Jason Leopold with his fairly new investigative reporting site The Public Record has unearthed one of the guns, while Wayne Madsen on his proprietary Wayne Madsen Report is handling the smoke (no link available).

Leopold is now reporting that the chief of staff to former Attorney General Alberto Gonzales, Kyle Sampson, has been cooperating with special prosecutor Nora Dannehy by providing “damaging information” on meetings and conversations between Gonzalez and former Bush political adviser Karl Rove showing direct political involvement in the decisions to fire U.S. attorneys around the country.

Sampson is said to have provided Dannehy with an important piece of evidence that bolstered her case against Gonzales: the former Attorney General was aware of and helped create a list of federal prosecutors to fire.

The list is the gun.

Gonzales testified under oath before Congress in April 2007 that he played no role in creating such a list, telling Jeff Sessions, Alabama’s junior Republican senator:

“I have searched my memory. I have no recollection of the meeting…. I don’t remember the contents of this meeting.”

But according to multiple legal sources, Leopold writes:

Sampson is said to have told Dannehy that Gonzales met regularly with White House officials in the Office of Political Affairs, headed by George W. Bush’s former senior adviser Karl Rove, about the identities of the federal prosecutors that should be placed on the list and subsequently fired.

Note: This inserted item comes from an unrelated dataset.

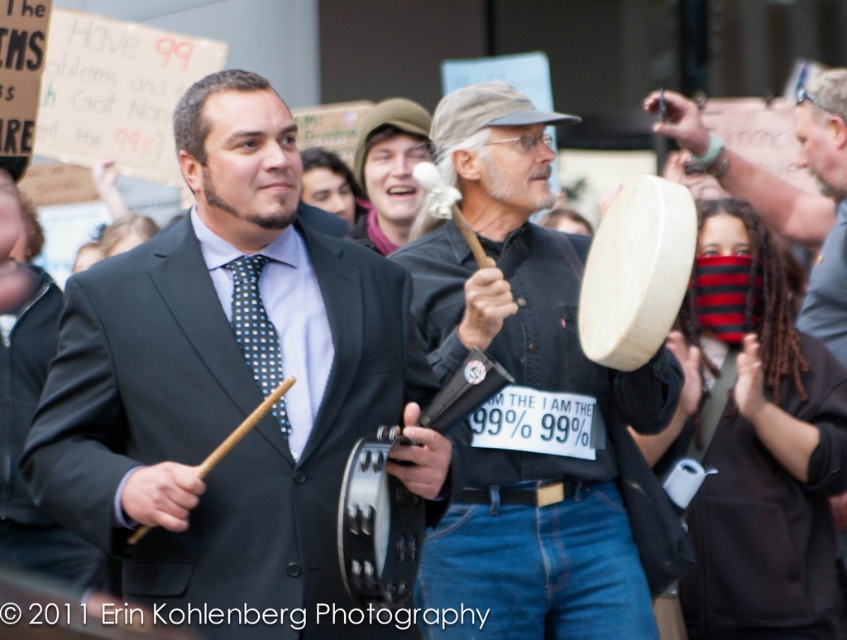 You are a photographer trying to capture a photo of the matte black suit at center and the wooden drum at center. Which object should you focus on first if you want to include both in your frame without moving the camera?

The matte black suit at center is positioned on the left side of the wooden drum at center, so you should focus on the matte black suit at center first to ensure both are in frame without moving the camera.

You are a photographer trying to capture both the wooden drum at center and the green fabric hat at center in the same frame. Based on their sizes, which object should you focus on to ensure both fit in the photo?

The wooden drum at center might be wider than the green fabric hat at center, so focusing on the wooden drum at center would help ensure both fit in the photo as it is likely the larger object.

If that turns out to be true, then it’s enough of a smoking gun to bring both Gonzalez and Rove up on charges of a criminal conspiracy. Although there are indications Ms. Dannehy is looking for a way to let them off the hook by dancing around the issue of a direct “intent” to commit a crime, and on whether the firings were indeed specifically intended to thwart public corruption cases.

Before we get to the motivation for why Ms. Dannehy might not want to pursue criminal charges against anybody from the Bush White house, there’s more.


Leopold reports:

Documents released by the Justice Department showed that Gonzales and McNulty participated in an hour-long meeting with Sampson and three other officials on Nov. 27, 2006 – about two weeks before the U.S. Attorneys were fired – to review the plan to fire them…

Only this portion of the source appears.